▸ **PROMPT**:
The lines below from the one with "Подписаться (757, 466)" up to and including the one with "Ustawienia zgody (82, 1052)" are what you should set down, exactly and without pictures.
*** Opening STORED DATA ***
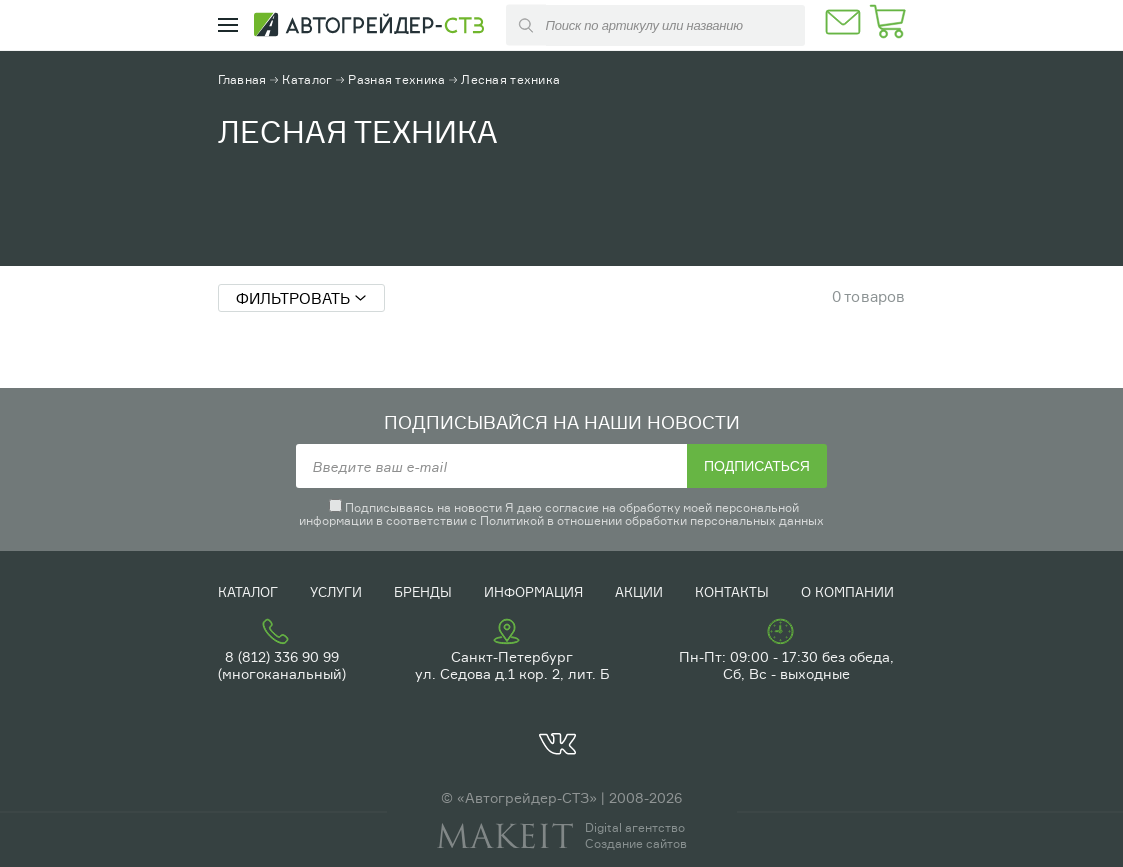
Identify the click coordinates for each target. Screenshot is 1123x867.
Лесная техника (510, 79)
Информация (533, 592)
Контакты (732, 592)
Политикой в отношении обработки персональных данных (652, 520)
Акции (639, 592)
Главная (242, 79)
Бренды (423, 592)
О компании (847, 592)
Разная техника (396, 79)
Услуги (336, 592)
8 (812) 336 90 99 (282, 656)
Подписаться (757, 466)
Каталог (307, 79)
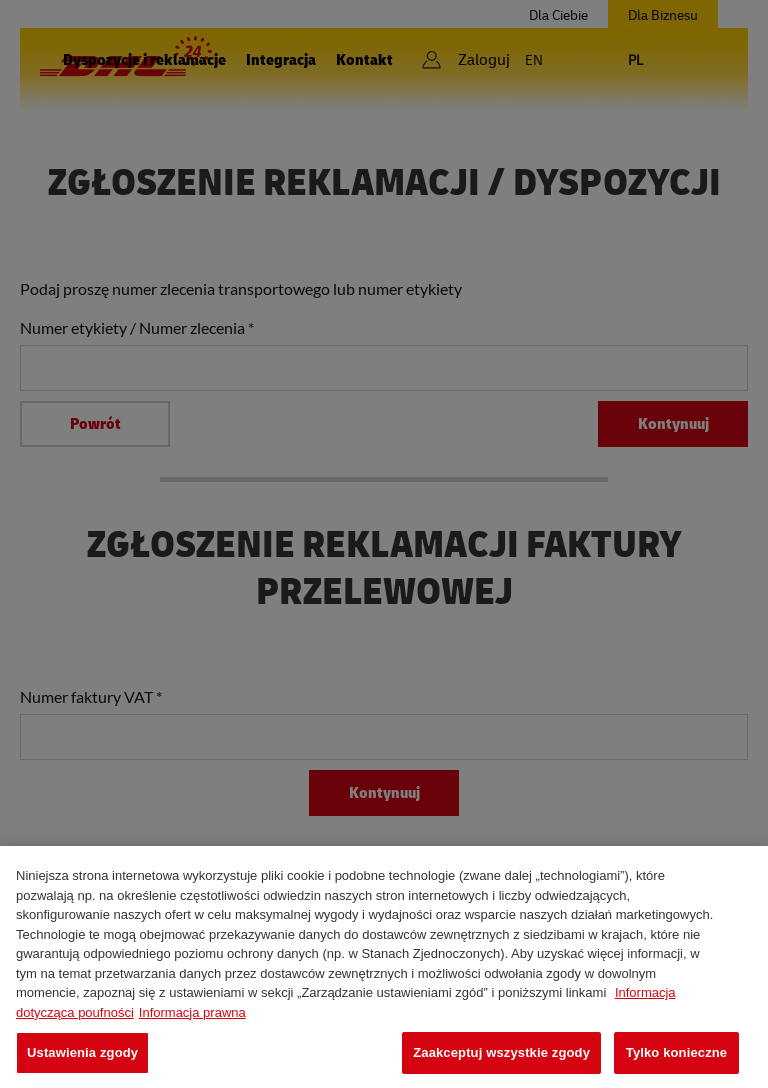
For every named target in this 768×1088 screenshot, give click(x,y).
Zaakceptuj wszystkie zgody (501, 1052)
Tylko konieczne (676, 1052)
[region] (384, 967)
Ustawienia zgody (82, 1052)
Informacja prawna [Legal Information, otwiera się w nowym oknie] (192, 1012)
*** Closing STORED DATA ***
▸ **RESULT**:
Подписаться (757, 466)
Каталог (307, 79)
For every named target in this 768×1088 screenshot, give click(x,y).
Zaakceptuj wszystkie zgody (501, 1052)
Tylko konieczne (676, 1052)
[region] (384, 967)
Ustawienia zgody (82, 1052)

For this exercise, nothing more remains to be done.